Purpose: To assess how homelessness impacts mortality and length of stay (LOS) among select the intensive care unit (ICU) patients.
Methods: We used ICD-9 code V60.0 to identify homeless patients using the Premier Perspective Database from January 2010 to June 2011. We identified three subpopulations who received critical care services using ICD-9 and Medicare Severity Diagnosis Related Groups (MS-DRG) codes: patients with a diagnosis of sepsis who were treated with antibiotics by Day 2, patients with an alcohol or drug related MS-DRG, and patients with a diabetes related MS-DRG. We used multivariable logistic regression to predict mortality and multivariable generalized estimating equations to predict hospital and ICU LOS.
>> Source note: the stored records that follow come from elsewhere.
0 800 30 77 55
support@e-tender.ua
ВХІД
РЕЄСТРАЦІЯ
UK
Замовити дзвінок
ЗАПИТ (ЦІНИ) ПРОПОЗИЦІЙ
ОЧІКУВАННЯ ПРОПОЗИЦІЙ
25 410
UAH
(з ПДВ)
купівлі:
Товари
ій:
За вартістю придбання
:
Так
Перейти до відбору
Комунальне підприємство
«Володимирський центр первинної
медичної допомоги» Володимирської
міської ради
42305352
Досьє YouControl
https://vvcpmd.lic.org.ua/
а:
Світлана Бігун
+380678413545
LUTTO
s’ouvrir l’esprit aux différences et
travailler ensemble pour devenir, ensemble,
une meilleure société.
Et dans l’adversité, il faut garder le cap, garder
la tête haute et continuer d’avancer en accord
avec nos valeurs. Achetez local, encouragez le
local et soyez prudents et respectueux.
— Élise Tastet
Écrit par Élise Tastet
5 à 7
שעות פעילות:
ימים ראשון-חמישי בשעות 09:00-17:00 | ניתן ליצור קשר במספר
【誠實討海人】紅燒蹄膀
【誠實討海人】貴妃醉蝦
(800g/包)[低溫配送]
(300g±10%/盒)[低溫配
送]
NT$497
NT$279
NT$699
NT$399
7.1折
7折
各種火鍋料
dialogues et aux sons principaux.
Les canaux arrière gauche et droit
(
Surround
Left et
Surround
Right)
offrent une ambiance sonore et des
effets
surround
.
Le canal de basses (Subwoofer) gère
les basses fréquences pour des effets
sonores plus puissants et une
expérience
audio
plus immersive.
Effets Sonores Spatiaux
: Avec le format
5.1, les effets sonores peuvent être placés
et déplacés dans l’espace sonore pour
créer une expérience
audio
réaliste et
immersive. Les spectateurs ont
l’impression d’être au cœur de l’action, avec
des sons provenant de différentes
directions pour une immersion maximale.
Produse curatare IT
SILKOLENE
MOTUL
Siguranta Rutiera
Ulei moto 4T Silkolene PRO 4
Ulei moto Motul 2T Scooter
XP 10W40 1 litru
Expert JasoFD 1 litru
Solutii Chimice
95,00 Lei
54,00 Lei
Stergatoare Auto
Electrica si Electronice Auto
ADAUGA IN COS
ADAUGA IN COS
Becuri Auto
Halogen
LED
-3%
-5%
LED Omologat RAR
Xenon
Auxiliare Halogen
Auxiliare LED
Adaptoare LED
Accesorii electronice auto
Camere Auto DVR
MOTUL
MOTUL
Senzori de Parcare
Results: 781,540 hospitalizations met inclusion criteria; 2278 (0.3%) were homeless. We found homelessness had no significant adjusted association with mortality among sepsis patients, but was associated with substantially longer hospital LOS: (3.7 days longer; 95% CI (1.7, 5.7, p < .001). LOS did not differ in the Diabetes or Alcohol and Drug related DRG groups.
Conclusions: Critically ill homeless patients with sepsis had longer hospital LOS but similar ICU LOS and mortality risk compared to non-homeless patients. Homelessness was not associated with increased LOS in the diabetes or alcohol and drug related groups.
Keywords: Alcoholism; Critical care outcomes; Critical illness; Diabetes complications; Homelessness; Sepsis.